Almost none of the gold mine workers who develop Silicosis or TB have been compensated for their losses. ODIMWA sets a compensation ceiling much lower than that available under the Compensation for Occupational Diseases Act, which applies to every other industry in South Africa. Moreover, the Health Systems Trust’s research found that 99% of the former mineworkers interviewed had no working knowledge of ODIMWA. A study by Deloitte found that less than 1.5% of claims of people certified as eligible for compensation through ODIMWA actually received their full compensation. These difficulties are compounded for foreign migrant workers who rarely know of their social security status in South Africa, and struggle to access benefits from their country of origin, where they must return after their employment ends.
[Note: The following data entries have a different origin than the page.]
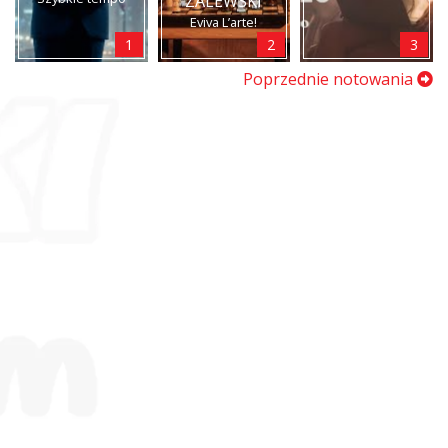
ZALEWSKI
Eviva L’arte!
1
2
3
Poprzednie notowania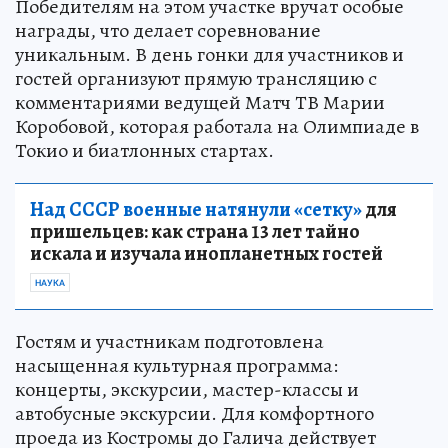
Победителям на этом участке вручат особые
награды, что делает соревнование
уникальным. В день гонки для участников и
гостей организуют прямую трансляцию с
комментариями ведущей Матч ТВ Марии
Коробовой, которая работала на Олимпиаде в
Токио и биатлонных стартах.
Над СССР военные натянули «сетку»
для
пришельцев: как страна 13 лет тайно
искала и изучала инопланетных гостей
НАУКА
Гостям и участникам подготовлена
насыщенная культурная программа:
концерты, экскурсии, мастер-классы и
автобусные экскурсии. Для комфортного
проеда из Костромы до Галича действует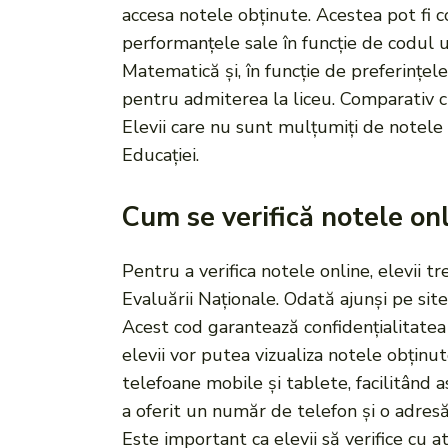
accesa notele obținute. Acestea pot fi co
performanțele sale în funcție de codul u
Matematică și, în funcție de preferințele
pentru admiterea la liceu. Comparativ cu
Elevii care nu sunt mulțumiți de notele 
Educației.
Cum se verifică notele on
Pentru a verifica notele online, elevii t
Evaluării Naționale. Odată ajunși pe site
Acest cod garantează confidențialitatea 
elevii vor putea vizualiza notele obținu
telefoane mobile și tablete, facilitând as
a oferit un număr de telefon și o adres
Este important ca elevii să verifice cu a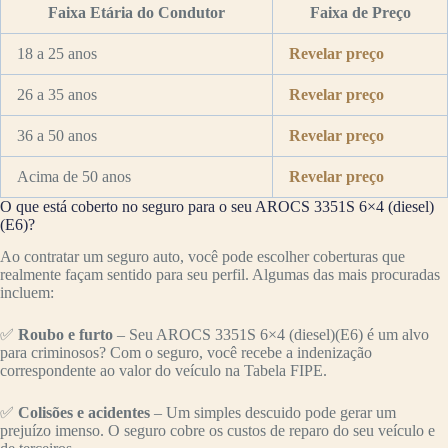
Faixa Etária do Condutor
Faixa de Preço
18 a 25 anos
Revelar preço
26 a 35 anos
Revelar preço
36 a 50 anos
Revelar preço
Acima de 50 anos
Revelar preço
O que está coberto no seguro para o seu AROCS 3351S 6×4 (diesel)
(E6)?
Ao contratar um seguro auto, você pode escolher coberturas que
realmente façam sentido para seu perfil. Algumas das mais procuradas
incluem:
✅
Roubo e furto
– Seu AROCS 3351S 6×4 (diesel)(E6) é um alvo
para criminosos? Com o seguro, você recebe a indenização
correspondente ao valor do veículo na Tabela FIPE.
✅
Colisões e acidentes
– Um simples descuido pode gerar um
prejuízo imenso. O seguro cobre os custos de reparo do seu veículo e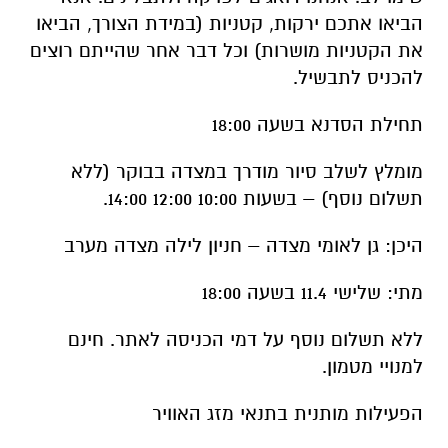
הביאו אתכם ירקות, קטניות (במידת הצורך, הביאו
את הקטניות מושרות) וכל דבר אחר שהייתם רוצים
להכניס לתבשיל.
תחילת הסדנא בשעה 18:00
מומלץ לשלב סיור מודרך במצדה בבוקר (ללא
תשלום נוסף) – בשעות 10:00 12:00 14:00.
היכן: גן לאומי מצדה – חניון לילה מצדה מערב
מתי: שלישי 11.4 בשעה 18:00
ללא תשלום נוסף על דמי הכניסה לאתר. חינם
למנויי מטמון.
הפעילות מותנית בתנאי מזג האוויר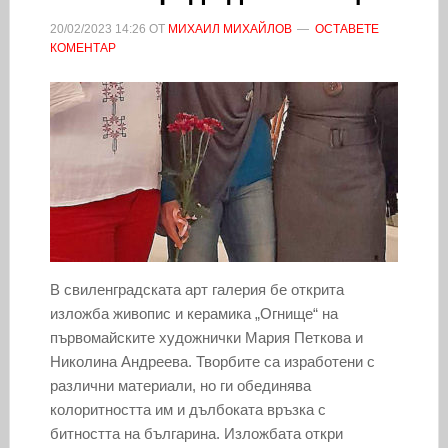
20/02/2023
14:26
ОТ
МИХАИЛ МИХАЙЛОВ
ОСТАВЕТЕ
КОМЕНТАР
В свиленградската арт галерия бе открита
изложба живопис и керамика „Огнище“ на
първомайските художнички Мария Петкова и
Николина Андреева. Творбите са изработени с
различни материали, но ги обединява
колоритността им и дълбоката връзка с
битността на българина. Изложбата откри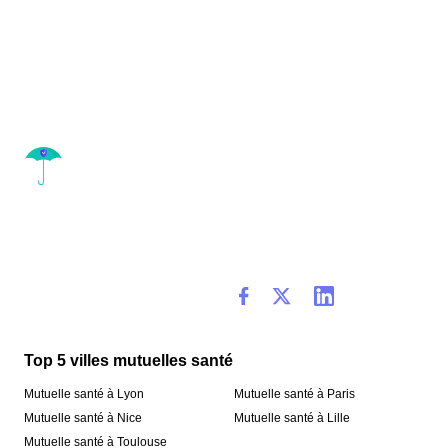
Top 5 villes mutuelles santé
Mutuelle santé à Lyon
Mutuelle santé à Paris
Mutuelle santé à Nice
Mutuelle santé à Lille
Mutuelle santé à Toulouse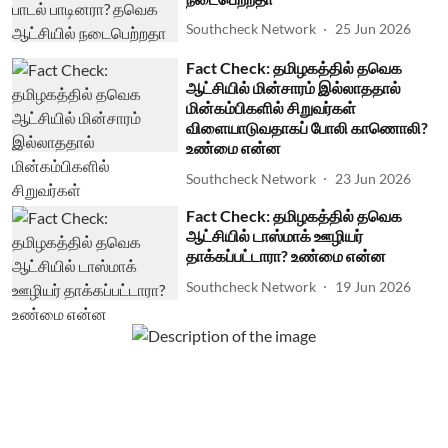
Southcheck Network
25 Jun 2026
Fact Check: தமிழகத்தில் தவெக
ஆட்சியில் மின்சாரம் இல்லாததால்
மின்கம்பிகளில் சிறுவர்கள்
விளையாடுவதாகப் போலி காணொலி?
உண்மை என்ன
Southcheck Network
23 Jun 2026
Fact Check: தமிழகத்தில் தவெக
ஆட்சியில் டாஸ்மாக் ஊழியர்
தாக்கப்பட்டாரா? உண்மை என்ன
Southcheck Network
19 Jun 2026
This historic class action lawsuit presents the best opportunity to date to end the impunity with which profit-obsessed gold mining companies in South Africa exploit and discard their workers and put the wider community at risk. It has the potential to address the grave dangers faced by mineworkers, as well as the minimal compensation offered through ODIMWA for the workers, their families, dependents and communities, all of whom suffer because of the unjust system that exists today.
- Noble, M., Zembe, W., Wright, G. , Avenell, D., (2013) Multiple Deprivation and Income Poverty at Small Area Level in South Africa in 2011 Cape Town: SASPRI.
- Jaine Roberts, The Hidden Epidemic Amongst Former Mineworkers: Silicosis, Tuberculosis and the Occupational Diseases in Mines and Works Act in the Eastern Cape, South Africa. Health Systems Trust. 2009.